ReplyDeleteTVs tuned to sports or FOX news- neither of which do anything for me. Meanwhile the main audience appears to me at least when I am there to be women and children so I'm guessing I'm not alone in wishing there was something else on the boob tube. Seriously why is a ball game on in the Peds clinic? Or worse some day time drama. I've seen both there.
ReplyDeleteKim - make sure you do your comparisons not in terms of the cost but the energy consumption. Electricity is several times more expensive here in Japan than in the US.
ReplyDeleteWhile I agree with you that the housing industry lost in the grip of the yakuza is an appalling tragedy of concrete ugliness and waste, there are also some positive sides to the Japanese way.

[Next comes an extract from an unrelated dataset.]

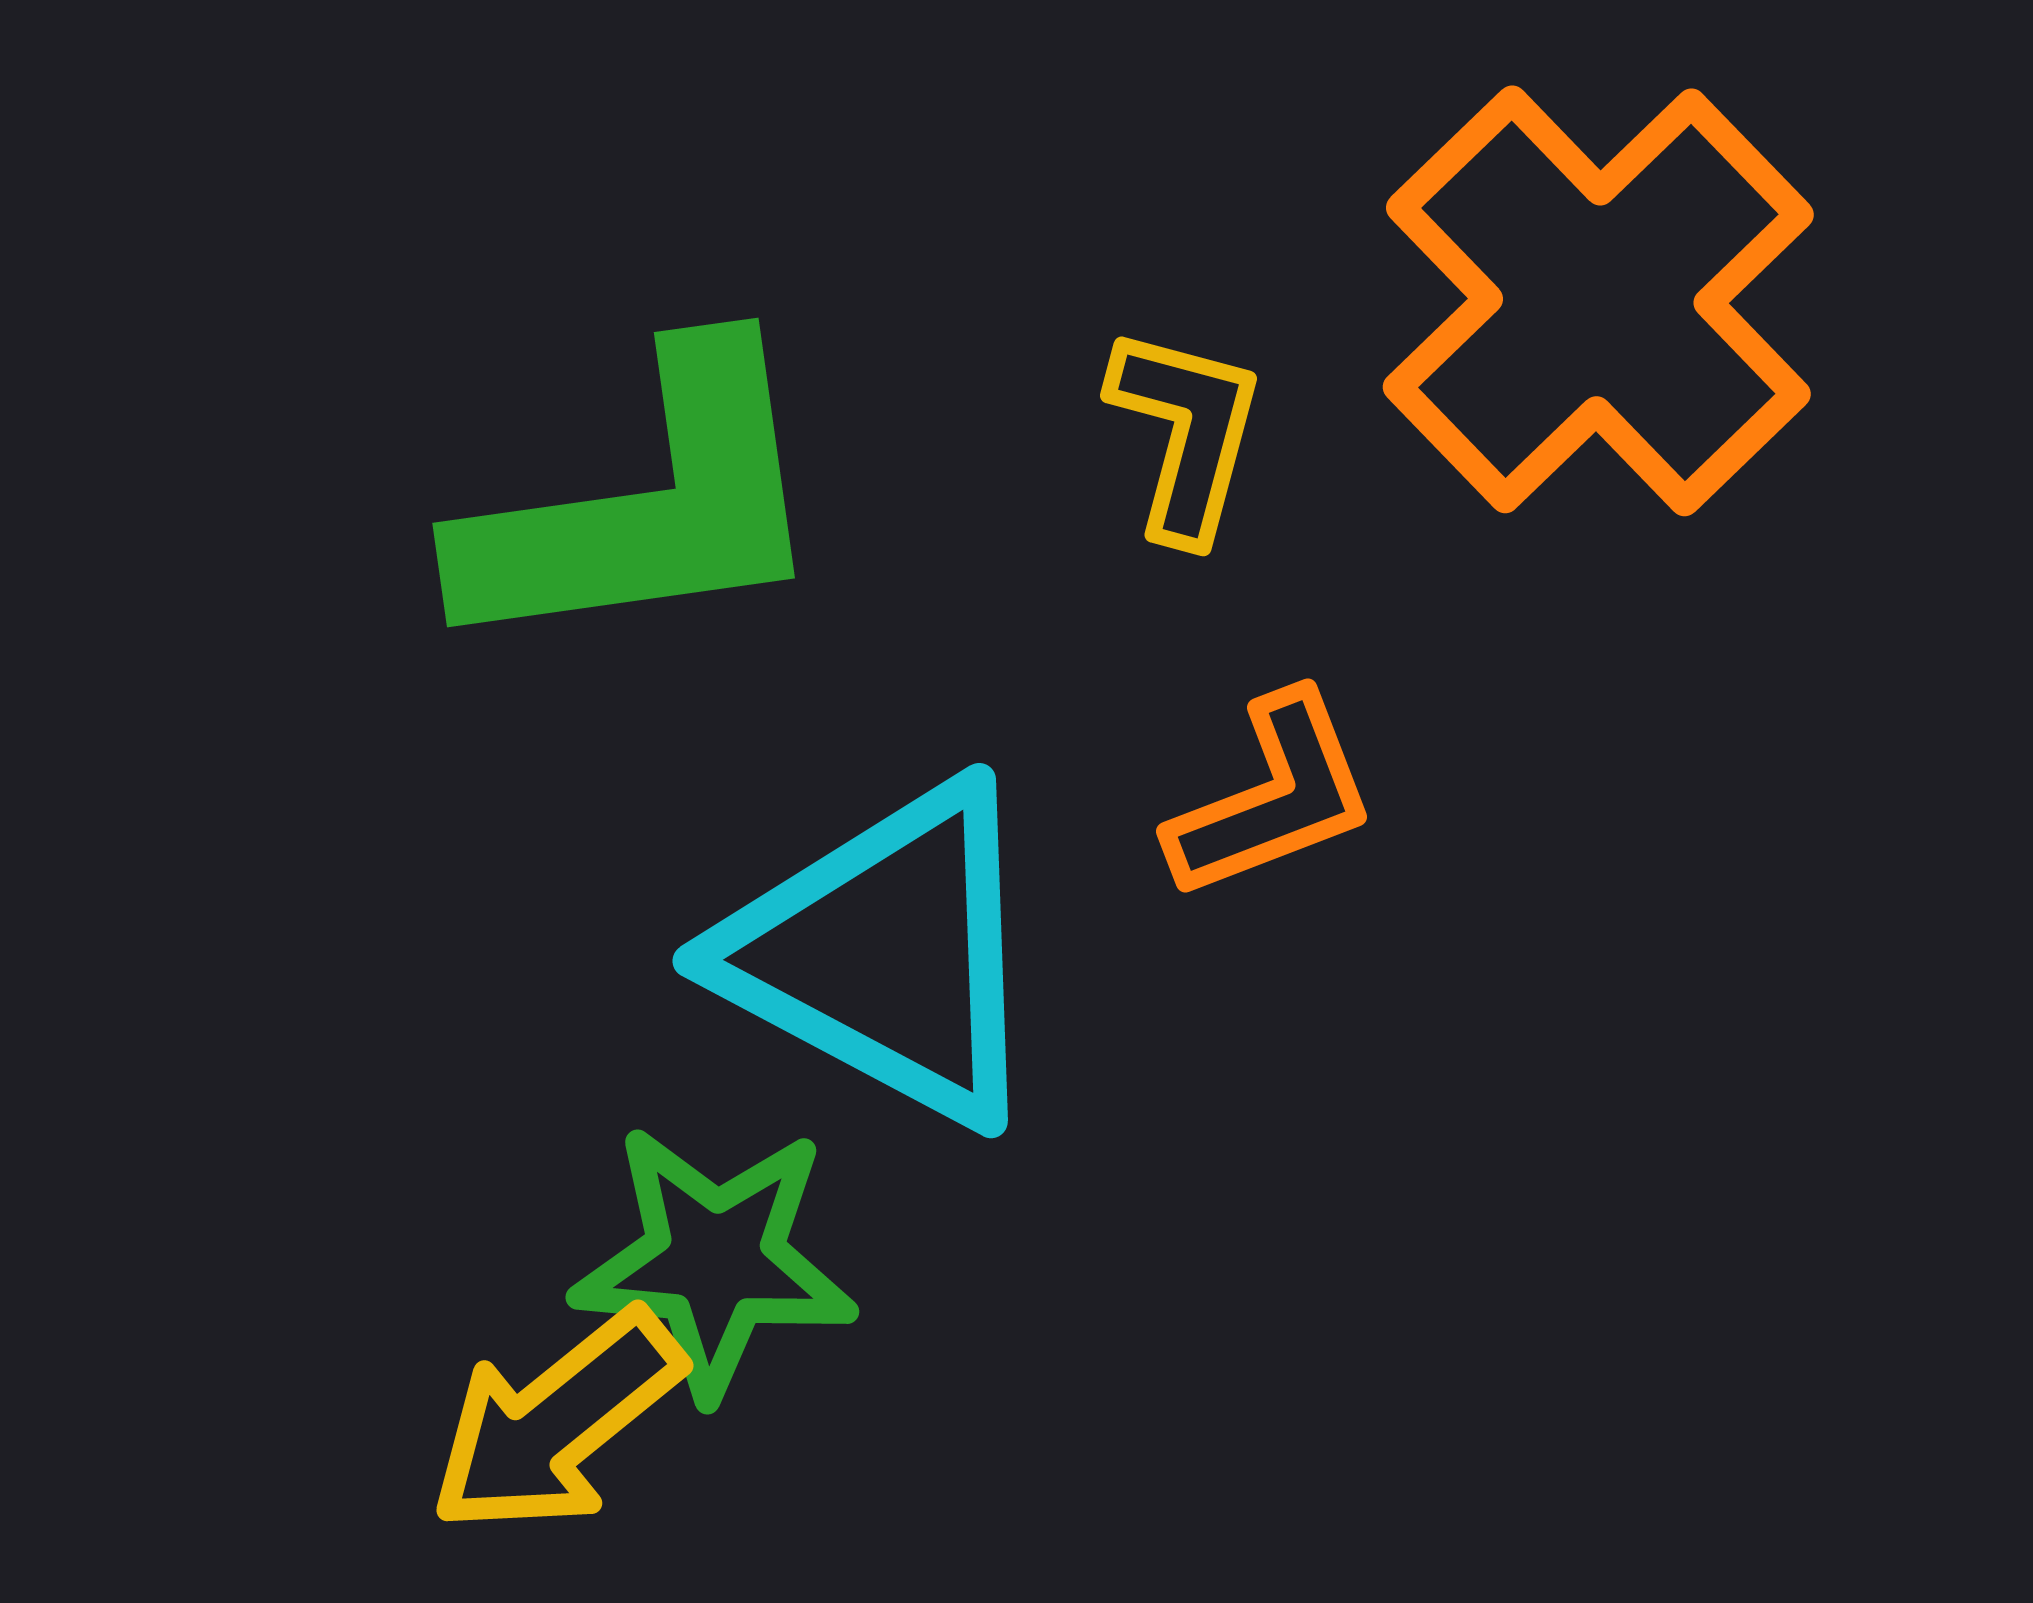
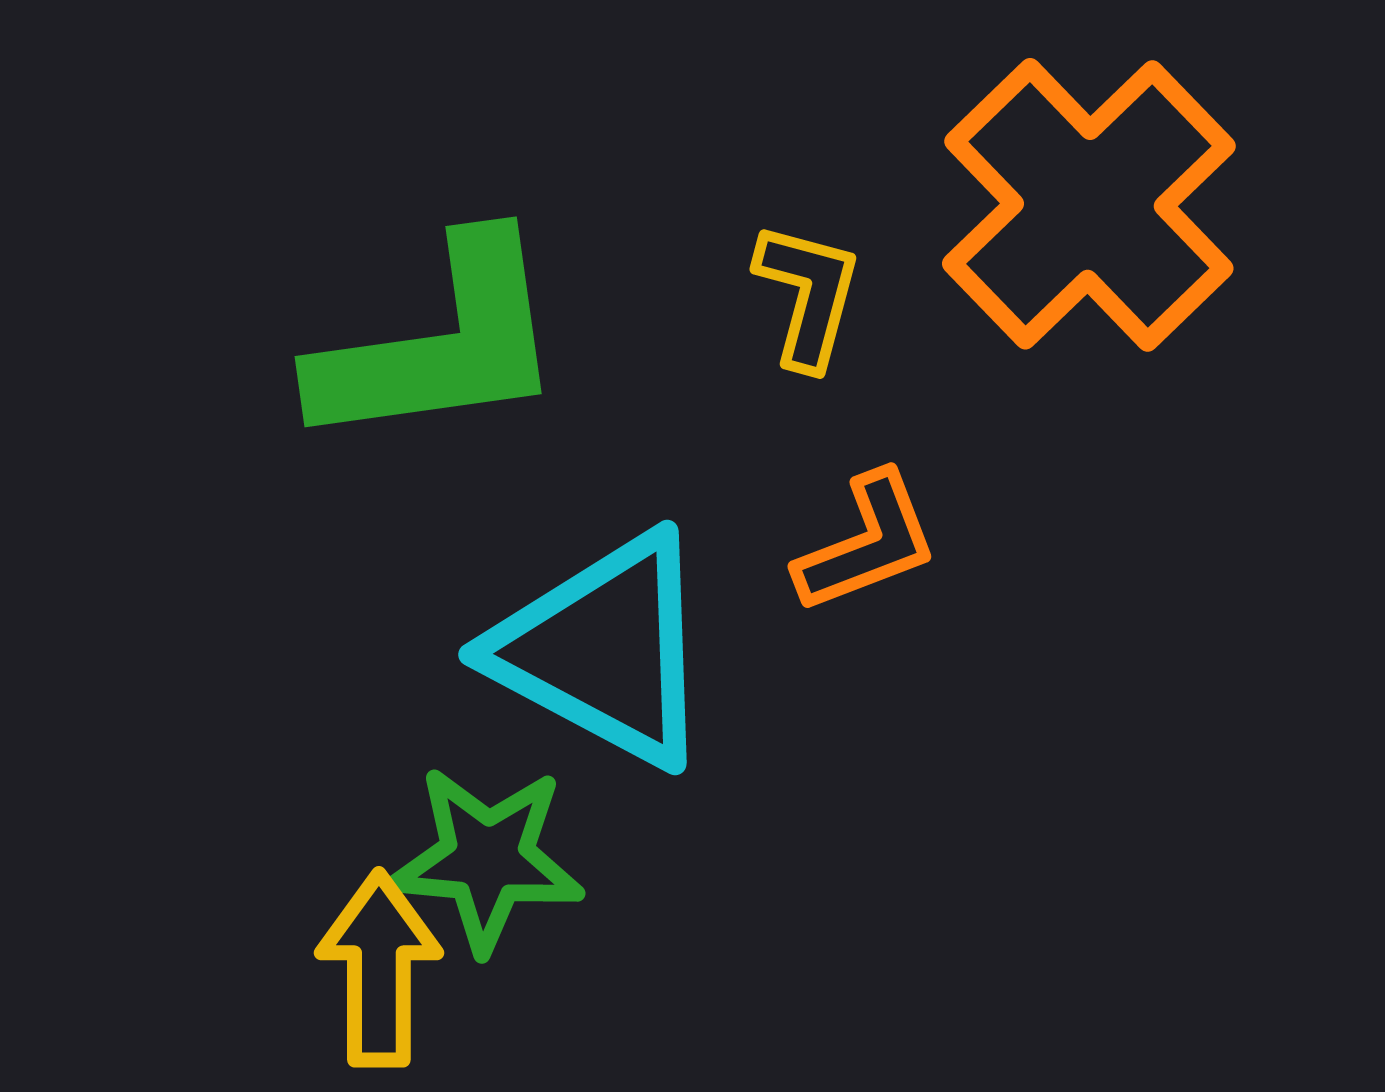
yellow arrow: (556, 1422) -> (379, 969), turned 129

We get to be more in touch with the seasons instead of being always insulated in an artificial world. I quite like this - it makes me more appreciative of the hardships our ancestors had to face and to appreciate a little of how absolutely lucky we are. I'm not sure I deserve to be so insulated from the world! Why should I be so presumptuous? There is also a lot less asthma in Japan than in places like the UK, where it seems that the rate has basically risen along with the increase in warm, hermetically sealed houses. And thirdly, while it is awful that the heat just escapes through the pathetically thin windows, it is not as bad as you say in terms of energy consumed, because, as I said above, electricity is very expensive here, and as we only heat one small room at a time, rather than the American way of heating the whole house, huge air spaces included, we are not necessarily using so much.

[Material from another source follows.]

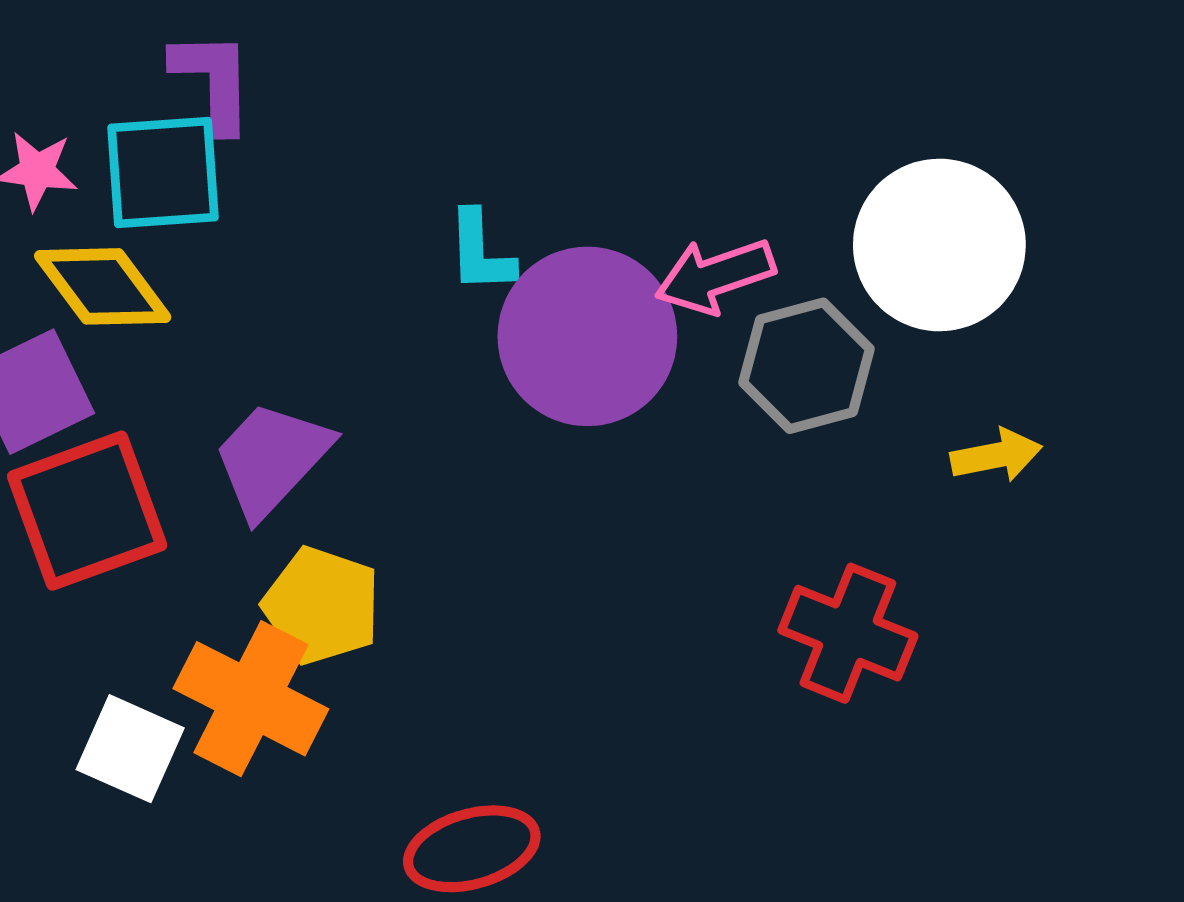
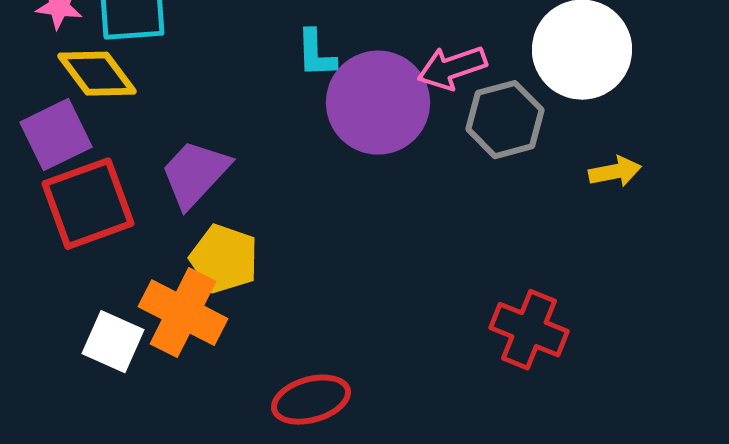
red cross: (848, 633) -> (529, 330), moved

From perusing the housing market, I think that over the last decade the number of houses with double glazing has been increasing. Japan would be a prime place for solar power which could make a real difference, if only the government could get its act together.

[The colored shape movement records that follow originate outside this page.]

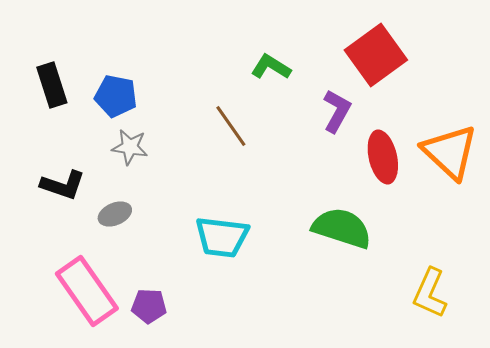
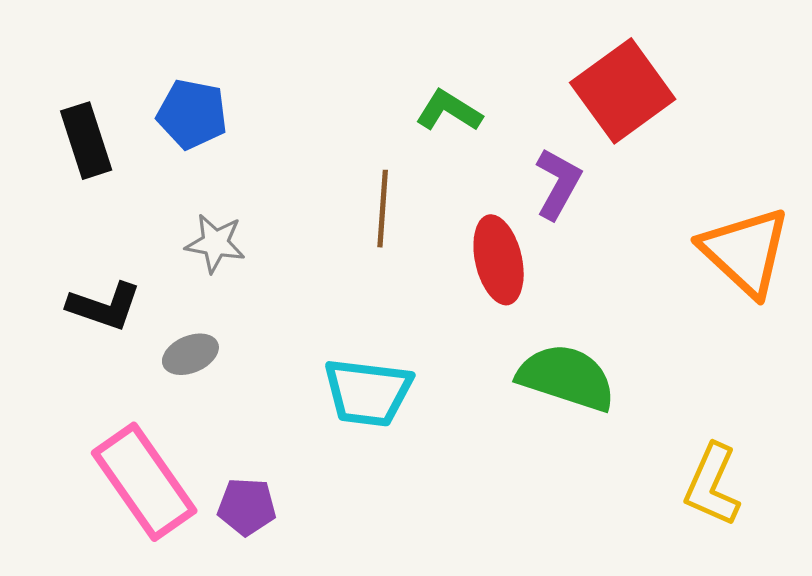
blue pentagon: (116, 96) -> (192, 114), moved
brown line: (231, 126) -> (383, 209), turned 39
red ellipse: (383, 157) -> (499, 260), moved

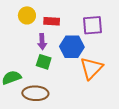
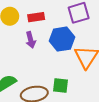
green square: (44, 62) -> (61, 85), moved

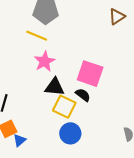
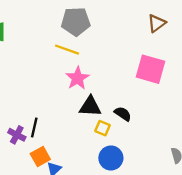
pink square: (90, 74) -> (151, 69), moved
yellow square: (64, 107) -> (102, 128), size x0.6

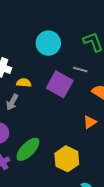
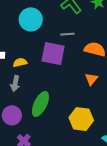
green ellipse: (28, 149) -> (40, 104), moved

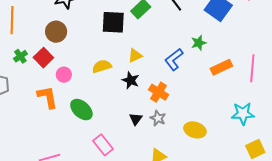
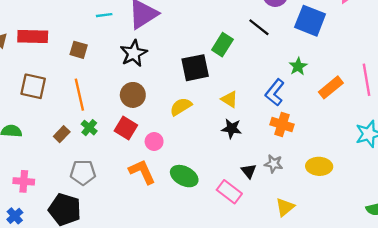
green cross: (20, 56) -> (89, 128), moved
yellow triangle: (135, 56) -> (230, 99), turned -49
yellow semicircle: (102, 66) -> (181, 107), moved
orange cross: (159, 92) -> (282, 125), moved
pink rectangle: (103, 145) -> (229, 192), moved

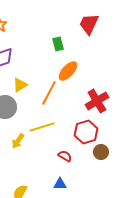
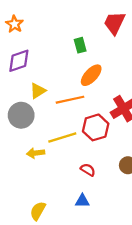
orange line: (49, 93) -> (70, 100), turned 50
red hexagon: (86, 132) -> (96, 127), moved
yellow arrow: (18, 141) -> (36, 153), turned 49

Hermetically sealed vs. the elements makes it sound like such an easy choice. Even in the "Little House on the Prairie" series they piled hay and stones around the house to winterize. I doubt it is the mold ridden damp house that never warms and never cools that is the source of the lower asthma incidences in Japan. Mold is a big trigger for asthma and allergies. The first Passive House built in Japan (European Standard for eco house since one doesn't exists in Japan) happens to be in Kamakura. One aspect of this type of house is that the whole house is warm, it uses less energy than a house heating one room at a time with the usual windblowers, and particularly the family that resides in it noted that their children's allergy systems all but disappeared after moving into the house likely because of the air filtration system which is used to hold onto the warm air in winter and the cool air in summer. There is also a rehabbed passive house in Kamakura. You should visit and judge for yourself the value of an entire house being warm and more energy efficient. This idea of the wonderful connection to nature is BS. The best use of solar energy is as a water heater on your roof. Electrical wiring and energy exchange loose most of the benefit- this is a big expensive change for the entire network. I think a better start for the individual homeowner is the solar water heater, insulation, at least double paned windows, and some consideration of keeping the need for gloves, boots, scarves, and hats for the outside.